Le projet stratégique de la mine de plomb et de zinc d’Oued Amizour, dans la wilaya de Béjaïa, entre dans sa dernière ligne droite. Cependant, la problématique de l’indemnisation des expropriés se pose toujours.
Davant cet écueil, les pouvoirs publics à leur tête le chef de l’État, M.Abdelmadjid Tebboune, s’est voulu rassurant en affirmant que l’ensemble des expropriés seront indemnisés de manière juste et équitable.
Ainsi, le président de la République, Abdelmadjid Tebboune, a annoncé que le lancement officiel du projet interviendra avant la fin du premier trimestre 2026, avec un démarrage effectif des premiers travaux de forage prévu pour la fin du mois de mars prochain.
Un projet minier lancé avec l’accord des citoyens
En effet, s’exprimant ce samedi soir lors de son entrevue périodique avec les représentants de la presse nationale, diffusée sur les chaînes publiques de télévision et de radio, le chef de l’État a souligné que ce projet ne sera engagé qu’avec l’adhésion des populations locales.
À ce titre, il a assuré que la régularisation de la situation foncière et l’indemnisation des propriétaires concernés par les expropriations sont arrivées à leur phase finale, ouvrant ainsi la voie au lancement des travaux dans un climat d’apaisement et de consensus.
Le président Tebboune a insisté sur le fait que l’exploitation du gisement d’Oued Amizour se fera « avec l’accord des citoyennes et des citoyens de la région », rappelant que l’État a accordé une attention particulière aux droits des propriétaires fonciers concernés. Cette approche, a-t-il expliqué, s’inscrit dans une volonté de concilier développement économique, justice sociale et acceptabilité locale des grands projets structurants.
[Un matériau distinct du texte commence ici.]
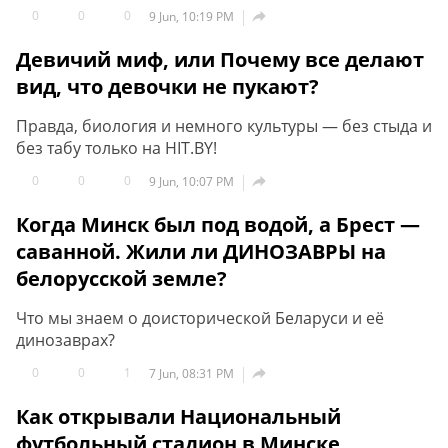
0
0
0

9 Jun, 10:19 PM
Девичий миф, или Почему все делают
вид, что девочки не пукают?
Правда, биология и немного культуры — без стыда и
без табу только на HIT.BY!
0
0
0

9 Jun, 10:07 PM
Когда Минск был под водой, а Брест —
саванной. Жили ли ДИНОЗАВРЫ на
белорусской земле?
Что мы знаем о доисторической Беларуси и её
динозаврах?
0
0
1

7 Jun, 08:31 PM
Как открывали Национальный
футбольный стадион в Минске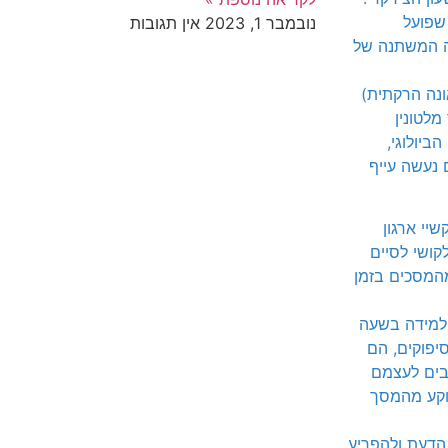
שפועל
נובמבר 1, 2023
אין תגובות
שפעתה המשתנה של
נה הרקתית)
מלטונין
ביולוגי,
 נעשה עייף
קשיי ארגון
לקושי לסיים
המסכים בזמן
הלמידה בשעה
יפוקים, הם
בים לעצמם
וקע מהמסך
 הדעת ולהפריע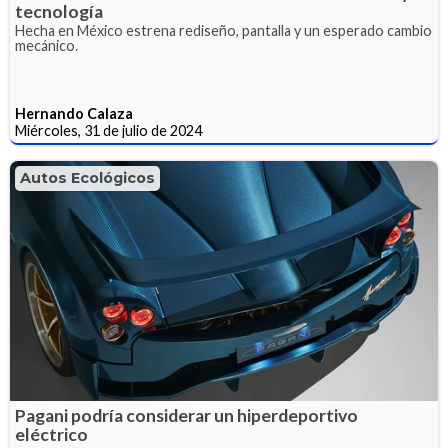
tecnología
Hecha en México estrena rediseño, pantalla y un esperado cambio
mecánico.
Hernando Calaza
Miércoles, 31 de julio de 2024
Autos Ecológicos
Pagani podría considerar un hiperdeportivo
eléctrico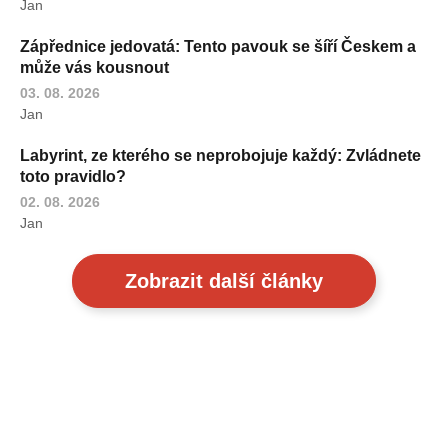
Jan
Zápřednice jedovatá: Tento pavouk se šíří Českem a
může vás kousnout
03. 08. 2026
Jan
Labyrint, ze kterého se neprobojuje každý: Zvládnete
toto pravidlo?
02. 08. 2026
Jan
Zobrazit další články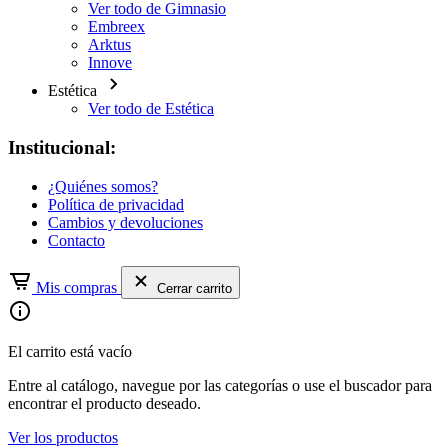
Ver todo de Gimnasio
Embreex
Arktus
Innove
Estética
Ver todo de Estética
Institucional:
¿Quiénes somos?
Política de privacidad
Cambios y devoluciones
Contacto
Mis compras
Cerrar carrito
El carrito está vacío
Entre al catálogo, navegue por las categorías o use el buscador para
encontrar el producto deseado.
Ver los productos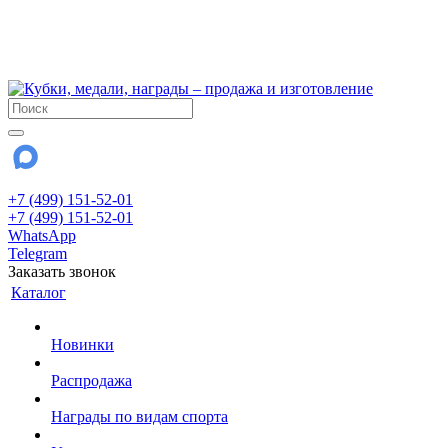
!!! Внимание !!!
6 и 7 августа - магазин работает до 18:00
15 августа - выходной
До сентября Воскресенье - выходной день.
+7 (499) 151-52-01
+7 (499) 151-52-01
WhatsApp
Telegram
Заказать звонок
Каталог
Новинки
Распродажа
Награды по видам спорта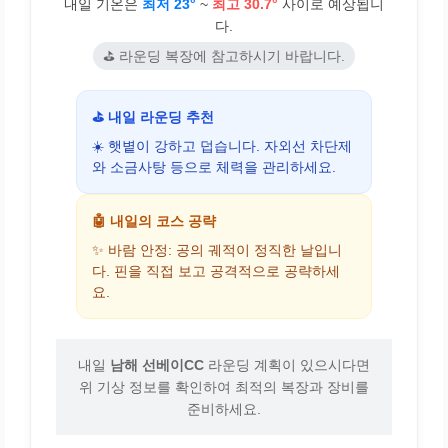
내일 기온은
최저 23°
~
최고 30.7°
사이로 예상됩니
다.
⛳ 라운딩 복장에 참고하시기 바랍니다.
⛳ 내일 라운딩 추천
☀️ 햇볕이 강하고 덥습니다. 자외선 차단제
와 소금사탕 등으로 체력을 관리하세요.
🤖 내일의 코스 공략
✨ 바람 안정: 공의 궤적이 정직한 날입니
다. 핀을 직접 보고 공격적으로 공략하세
요.
내일
남해 선베이CC
라운딩 계획이 있으시다면
위 기상 정보를 확인하여 최적의 복장과 장비를
준비하세요.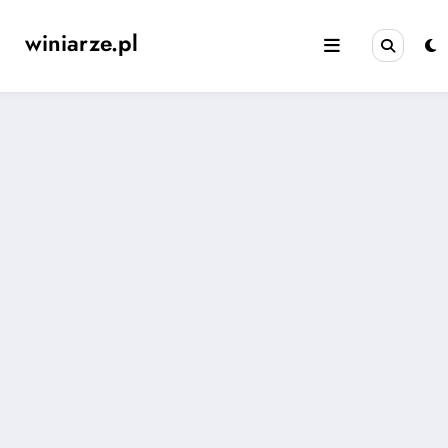
Skip
to
winiarze.pl
content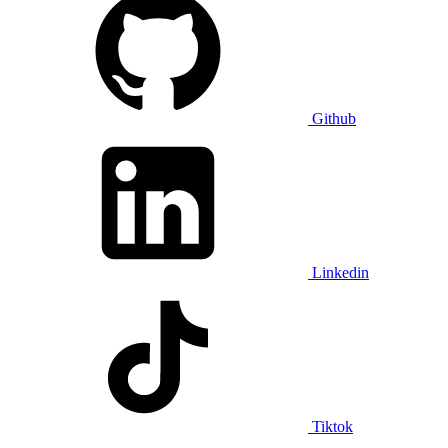
Github
Linkedin
Tiktok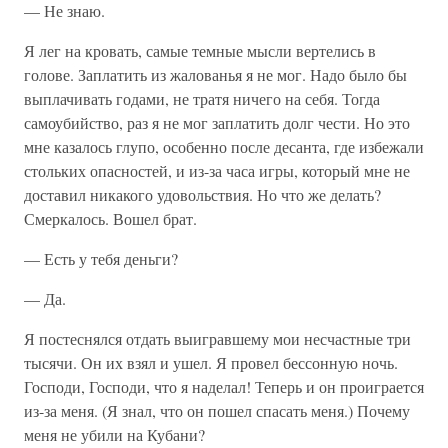
— Не знаю.
Я лег на кровать, самые темные мысли вертелись в
голове. Заплатить из жалованья я не мог. Надо было бы
выплачивать годами, не тратя ничего на себя. Тогда
самоубийство, раз я не мог заплатить долг чести. Но это
мне казалось глупо, особенно после десанта, где избежали
стольких опасностей, и из-за часа игры, который мне не
доставил никакого удовольствия. Но что же делать?
Смеркалось. Вошел брат.
— Есть у тебя деньги?
— Да.
Я постеснялся отдать выигравшему мои несчастные три
тысячи. Он их взял и ушел. Я провел бессонную ночь.
Господи, Господи, что я наделал! Теперь и он проиграется
из-за меня. (Я знал, что он пошел спасать меня.) Почему
меня не убили на Кубани?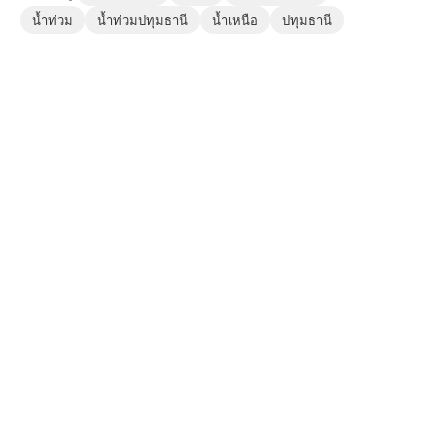
น้ำท่วม
น้ำท่วมปทุมธานี
น้ำเหนือ
ปทุมธานี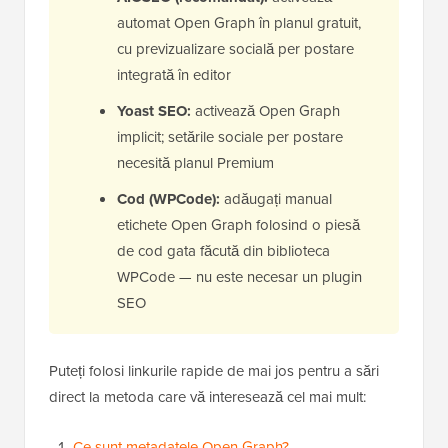
automat Open Graph în planul gratuit,
cu previzualizare socială per postare
integrată în editor
Yoast SEO:
activează Open Graph
implicit; setările sociale per postare
necesită planul Premium
Cod (WPCode):
adăugați manual
etichete Open Graph folosind o piesă
de cod gata făcută din biblioteca
WPCode — nu este necesar un plugin
SEO
Puteți folosi linkurile rapide de mai jos pentru a sări
direct la metoda care vă interesează cel mai mult:
Ce sunt metadatele Open Graph?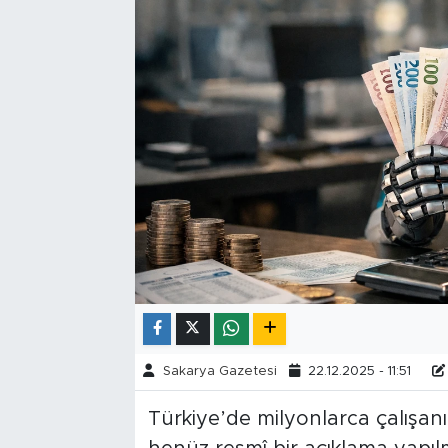
Tarihçe
Resmi İlanlar
Söyleşi
Foto Şaka
Teknoloji
Politika
Sakarya Gazetesi
22.12.2025 - 11:51
Türkiye’de milyonlarca çalışanı 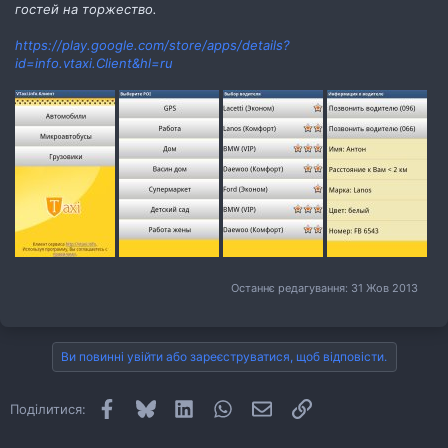
гостей на торжество.
https://play.google.com/store/apps/details?
id=info.vtaxi.Client&hl=ru
Останнє редагування:
31 Жов 2013
Ви повинні увійти або зареєструватися, щоб відповісти.
Facebook
Bluesky
LinkedIn
WhatsApp
E-mail
Посилання
Поділитися: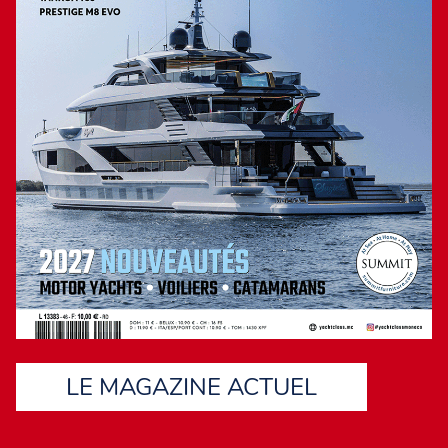
LE MAGAZINE ACTUEL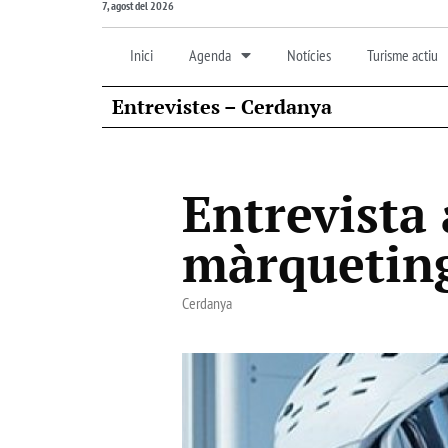
7, agost del 2026
Inici
Agenda
Notícies
Turisme actiu
Entrevistes – Cerdanya
Entrevista 
màrqueting
Cerdanya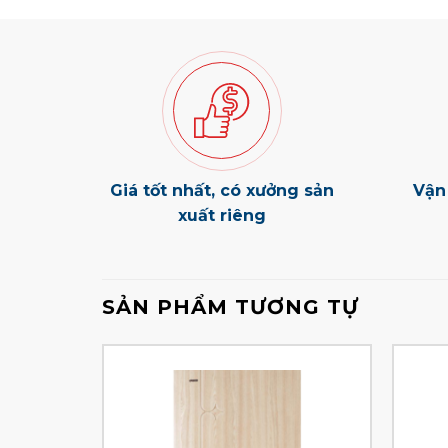
Giá tốt nhất, có xưởng sản
Vận
xuất riêng
SẢN PHẨM TƯƠNG TỰ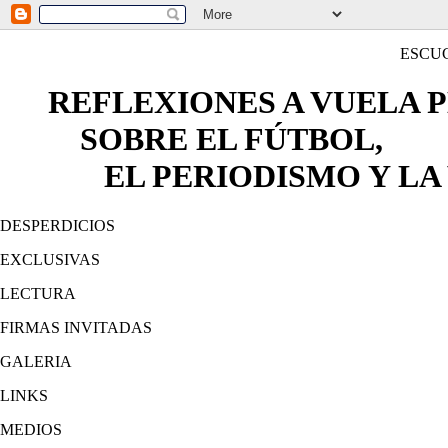
ESCU
REFLEXIONES A VUELA 
SOBRE EL FÚTBOL,
EL PERIODISMO Y LA 
DESPERDICIOS
EXCLUSIVAS
LECTURA
FIRMAS INVITADAS
GALERIA
LINKS
MEDIOS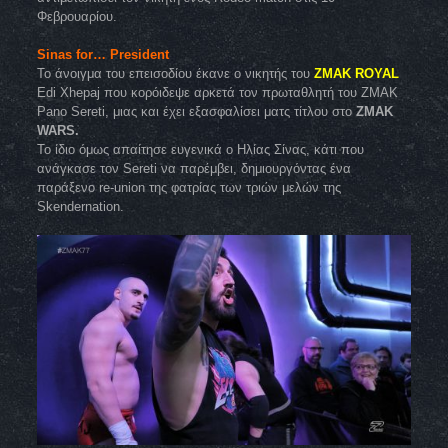
Φεβρουαρίου.
Sinas for… President
Το άνοιγμα του επεισοδίου έκανε ο νικητής του
ZMAK ROYAL
Edi Xhepaj που κορόιδεψε αρκετά τον πρωταθλητή του ZMAK
Pano Sereti, μιας και έχει εξασφαλίσει ματς τίτλου στο
ZMAK
WARS.
Το ίδιο όμως απαίτησε ευγενικά ο Ηλίας Σίνας, κάτι που
ανάγκασε τον Sereti να παρέμβει, δημιουργόντας ένα
παράξενο re-union της φατρίας των τριών μελών της
Skendernation.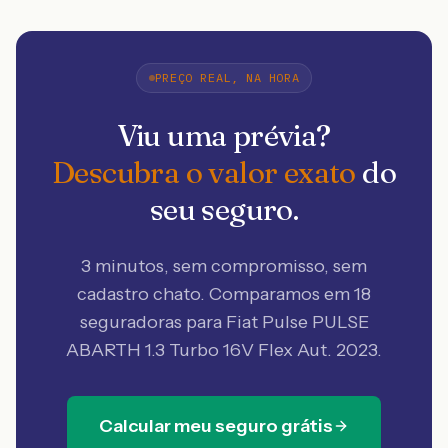
PREÇO REAL, NA HORA
Viu uma prévia?
Descubra o valor exato
do
seu seguro.
3 minutos, sem compromisso, sem
cadastro chato. Comparamos em 18
seguradoras
para Fiat Pulse PULSE
ABARTH 1.3 Turbo 16V Flex Aut. 2023
.
Calcular meu seguro grátis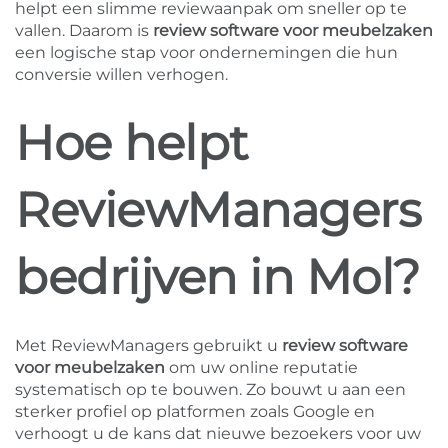
helpt een slimme reviewaanpak om sneller op te
vallen. Daarom is
review software voor meubelzaken
een logische stap voor ondernemingen die hun
conversie willen verhogen.
Hoe helpt
ReviewManagers
bedrijven in Mol?
Met ReviewManagers gebruikt u
review software
voor meubelzaken
om uw online reputatie
systematisch op te bouwen. Zo bouwt u aan een
sterker profiel op platformen zoals Google en
verhoogt u de kans dat nieuwe bezoekers voor uw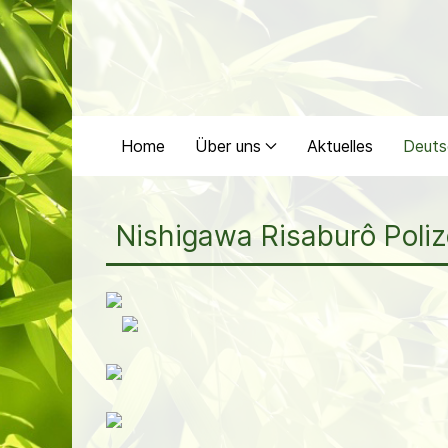
Home
Über uns
Aktuelles
Deuts
Nishigawa Risaburô Poliz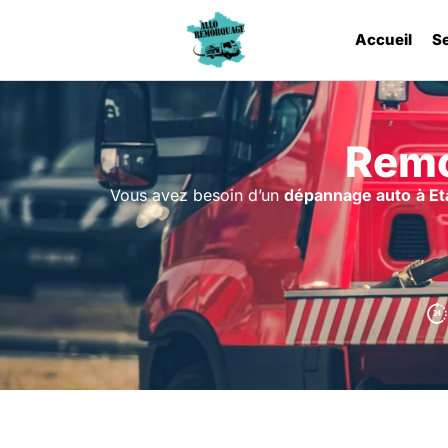
Accueil
S
Remo
Vous avez besoin d’un
dépannage auto
à E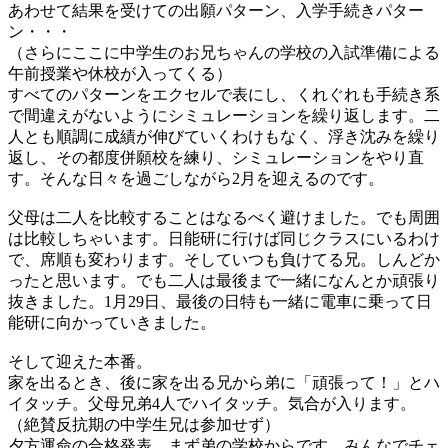
あわせて結果を受けての出願パターン、入学手続きパター
ン・・・
（さらにここに中学生のお兄ちゃんの学校の入試準備による
午前授業や休校が入ってくる）
すべてのパターンをエクセルで表にし、くれぐれも手続き系
で間違えがないようにシミュレーションを繰り返します。二
人とも順調に成績が伸びていくわけもなく、浮き沈みを繰り
返し、その都度併願校を練り、シミュレーションをやり直
す。そんな日々を過ごしながら2月を迎えるのです。
父母は二人を比較することはなるべく避けました。でも周囲
は比較しちゃいます。日能研に行けば同じクラスにいるわけ
で、席順も変わります。そしていつも負けてる兄。しんどか
ったと思います。でも二人は最後まで一緒になんとか頑張り
抜きました。1月29日、最後の日特も一緒に電車に乗って日
能研に向かっていきました。
そして迎えた本番。
家を出るとき、後に家を出る兄から弟に「頑張って！」とハ
イタッチ。父母兄弟4人でハイタッチ。気合が入ります。
（絶賛反抗期の中学生兄は参加せず）
夕方運命の合格発表。まず弟の学校からです。みんなでチェ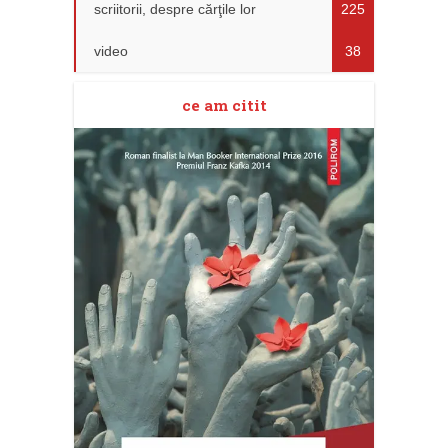
scriitorii, despre cărţile lor
225
video
38
ce am citit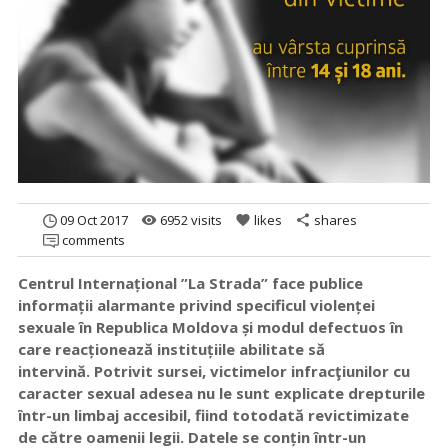
09 Oct 2017
6952 visits
likes
shares
remove_red_eye
favorite
share
comments
Centrul Internațional ”La Strada” face publice
informații alarmante privind specificul violenței
sexuale în Republica Moldova și modul defectuos în
care reacționează instituțiile abilitate să
intervină.
Potrivit sursei, victimelor infracţiunilor cu
caracter sexual adesea nu le sunt explicate drepturile
într-un limbaj accesibil, fiind totodată revictimizate
de către oamenii legii. Datele se conțin într-un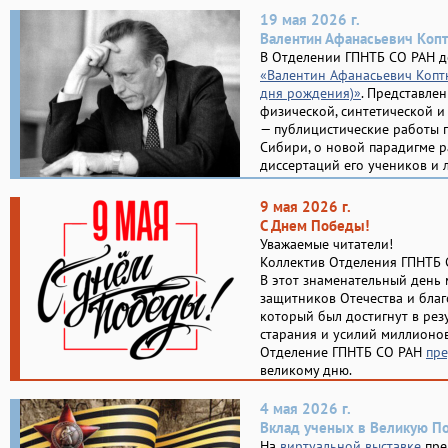
19 мая 2026 г.
Валентин Афанасьевич Копт
В Отделении ГПНТБ СО РАН д
«Валентин Афанасьевич Коптю
дня рождения)»
. Представле
физической, синтетической и
— публицистические работы 
Сибири, о новой парадигме р
диссертаций его учеников и 
9 мая 2026 г.
С Днем Победы!
Уважаемые читатели!
Коллектив Отделения ГПНТБ 
В этот знаменательный день
защитников Отечества и благ
который был достигнут в рез
старания и усилий миллионо
Отделение ГПНТБ СО РАН
пре
великому дню.
4 мая 2026 г.
Вклад ученых в Великую П
На
виртуальной выставке
пре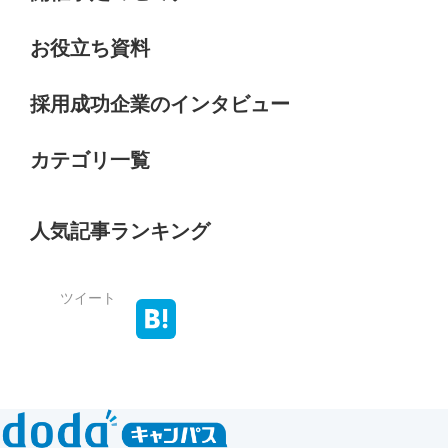
お役立ち資料
採用成功企業のインタビュー
カテゴリ一覧
人気記事ランキング
ツイート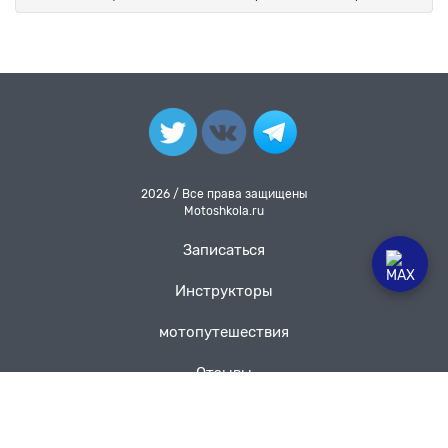
2026 / Все права защищены
Motoshkola.ru
Записаться
Инструкторы
мотопутешествия
Отзывы
Цены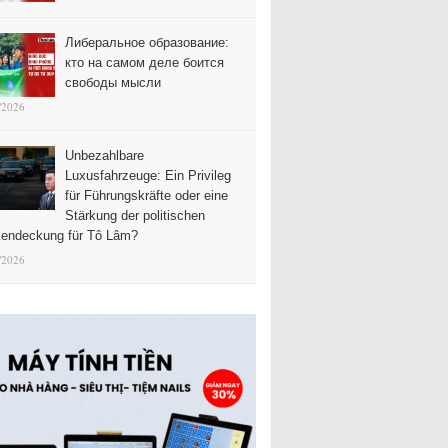
Либеральное образование:
кто на самом деле боится
свободы мысли
/2026
Unbezahlbare
Luxusfahrzeuge: Ein Privileg
für Führungskräfte oder eine
Stärkung der politischen
endeckung für Tô Lâm?
/2026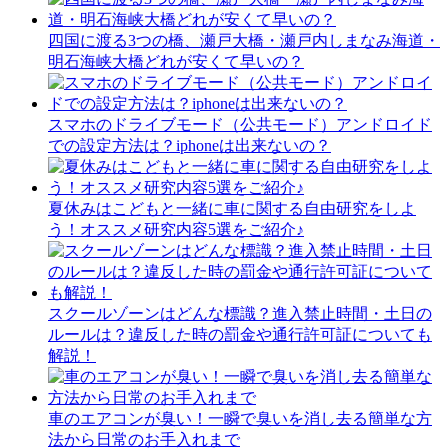
四国に渡る3つの橋、瀬戸大橋・瀬戸内しまなみ海道・
明石海峡大橋どれが安くて早いの？
スマホのドライブモード（公共モード）アンドロイド
での設定方法は？iphoneは出来ないの？
夏休みはこどもと一緒に車に関する自由研究をしよ
う！オススメ研究内容5選をご紹介♪
スクールゾーンはどんな標識？進入禁止時間・土日の
ルールは？違反した時の罰金や通行許可証についても
解説！
車のエアコンが臭い！一瞬で臭いを消し去る簡単な方
法から日常のお手入れまで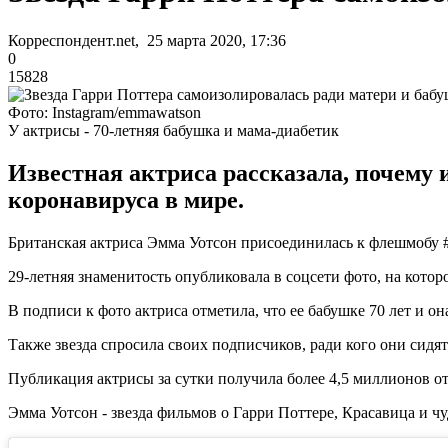
Корреспондент.net, 25 марта 2020, 17:36
0
15828
Фото: Instagram/emmawatson
У актрисы - 70-летняя бабушка и мама-диабетик
Известная актриса рассказала, почему 
коронавируса в мире.
Британская актриса Эмма Уотсон присоединилась к флешмобу #s
29-летняя знаменитость опубликовала в соцсети фото, на кото
В подписи к фото актриса отметила, что ее бабушке 70 лет и о
Также звезда спросила своих подписчиков, ради кого они сидят
Публикация актрисы за сутки получила более 4,5 миллионов от
Эмма Уотсон - звезда фильмов о Гарри Поттере, Красавица и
Pour rappel, la mine d’Oued Amizour, qui renferme des réserves de zinc parmi les plus importantes au monde, constitue l’une des priorités du programme national de valorisation des ressources minières. Les travaux de forage attendus à la fin mars marqueront le véritable point de départ de l’exploitation de ce gisement longtemps resté à l’état de projet.
La mine d’Amizour, prochaine étape après Gara Djebilet
Pour le chef de l’État, les avancées enregistrées dans le projet de la mine de fer de Gara Djebilet ne représentent qu’une première étape. « Ce qui a été accompli à Gara Djebilet marque le début du parcours d’un État émergent, et la deuxième étape concernera la mine de plomb et de zinc d’Oued Amizour », a-t-il affirmé.
Dans ce sillage, il a indiqué que d’autres gisements similaires, situés dans les wilayas de l’Est et du Centre du pays, seront exploités à l’avenir afin de favoriser le développement local et de garantir une répartition équitable des richesses minières entre les régions.
Autres projets miniers et ferroviaires à l’horizon
Dans le même ordre d’idées, le président de la République a rappelé que la valorisation des ressources minières nationales repose également sur le développement des infrastructures de transport. C’est pourquoi, il a confirmé que le phosphate algérien atteindra le quai minier du port d’Annaba entre la fin de l’année 2026 et le premier semestre 2027, une étape clé pour la structuration de cette filière stratégique.
Par ailleurs, l’extension du réseau ferroviaire national se poursuit, avec des projets reliant les bassins miniers aux pôles industriels et portuaires, et ce, dans le cadre d’une vision intégrée visant à renforcer la souveraineté économique du pays et à diversifier ses sources de revenus hors hydrocarbures.